I never went to UC Berkeley but I took my lower division computer science courses there as part of my community college concurrent enrollment program. I was pretty stunned by what I saw. On the first day I witnessed ~2,000 students trying to cram into UCB’s largest auditorium for the intro class. Literally taking lecture notes huddling in giant human masses on the floor and peering through the door from the overflow crowd in the auditorium.
UC Berkeley does not have the capacity to handle this many students for upper division classes, so the purpose of the lower division courses is to weed people out. My experience was waking up early in the morning and spending all day in the basement of a crowded computer lab, coding on the hallway floor among dozens of students in a huddled mass. The wait times for TA assistance — who shockingly only numbered a dozen — were literally hours towards the end of the courses. I actually enjoyed my time concurrently enrolled at UCB, but it was stressful and when I was wait listed for the UCB CS program I decided to refuse the wait list and go to UC Santa Cruz with my friends.
The University of California bears partial responsibility from an administrative perspective. The UC has used precious public dollars on adding more administrative positions rather than more faculty for the classes. They built a brand new office complex on a downtown parking lot rather than prioritizing more dorms and classrooms there. Plenty of UC owned parking lots should’ve been redeveloped into classrooms and housing decades ago. The other half of the blame lies with the state legislature. California’s population growth continued massively these last five decades and people have demanded that UC expand enrollment. Yet California built 23 prisons since the 1960s and only 1 new UC and 3 new California State Universities (CSU).
But the group who so far is successfully obstructing UC Berkeley’s enrollment is not called “Build More Classrooms and Housing.” They’re called Save Berkeley Neighborhoods because their issue is that student growth is annoying to affluent homeowners who chose to buy their houses right beside a college campus. Considering the UC predates the city of Berkeley and the plaintiffs themselves are UC alumni, you’d think they’d know better about seeing students when they chose to buy a home within blocks of the campus districts but evidently not.

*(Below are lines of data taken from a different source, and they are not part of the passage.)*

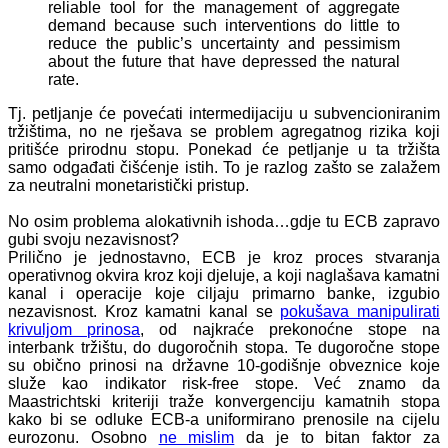
reliable tool for the management of aggregate
demand because such interventions do little to
reduce the public’s uncertainty and pessimism
about the future that have depressed the natural
rate.
Tj. petljanje će povećati intermedijaciju u subvencioniranim
tržištima, no ne rješava se problem agregatnog rizika koji
pritišće prirodnu stopu. Ponekad će petljanje u ta tržišta
samo odgađati čišćenje istih. To je razlog zašto se zalažem
za neutralni monetaristički pristup.
No osim problema alokativnih ishoda…gdje tu ECB zapravo
gubi svoju nezavisnost?
Prilično je jednostavno, ECB je kroz proces stvaranja
operativnog okvira kroz koji djeluje, a koji naglašava kamatni
kanal i operacije koje ciljaju primarno banke, izgubio
nezavisnost. Kroz kamatni kanal se
pokušava manipulirati
krivuljom prinosa
, od najkraće prekonoćne stope na
interbank tržištu, do dugoročnih stopa. Te dugoročne stope
su obično prinosi na državne 10-godišnje obveznice koje
služe kao indikator risk-free stope. Već znamo da
Maastrichtski kriteriji traže konvergenciju kamatnih stopa
kako bi se odluke ECB-a uniformirano prenosile na cijelu
eurozonu. Osobno
ne mislim
da je to bitan faktor za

The lawsuit alleges that UC didn’t do an environmental impact report on increasing student enrollment before they did, and the most recent ruling from a superior court judge is that UC must now rollback admissions. Depriving thousands of an education at UC Berkeley. The motivation behind this suit is that pervasive belief among older, anti-change residents that Berkeley has enough people and should cap its population — even though Berkeley’s population in 2020 is just 10,000 people more than what it was in 1950. For the anti-student crowd, the town for which they bought their home in decades ago must always be the same no matter how much society changes and no matter how much they age. It’s Peter Pan syndrome.
It’s not just Berkeley either, the hatred for students is in Santa Cruz, Davis, Irvine, and Riverside. It’s very common to hear at City Council meetings students spoken of like they’re not true residents. Guess what, students pay sales taxes, they pay rent which pays property taxes, they are registered to vote here and they sleep here so they are residents — whether you like it or not.
The homeowner groups are increasingly aware of the apparent perception that they’re just merely just NIMBYs who are selfish. So they obfuscate by noting that the housing shortage (which is decades old and largely unrelated to students) is amplified by an ever growing influx of students without sufficient dorms. But the very same plaintiffs of this lawsuit against UC Berkeley fought against UC Berkeley housing projects and against upzoning for more housing.
To quote one city council member who had enough of this willful hypocrisy: “how stupid do you think we are?”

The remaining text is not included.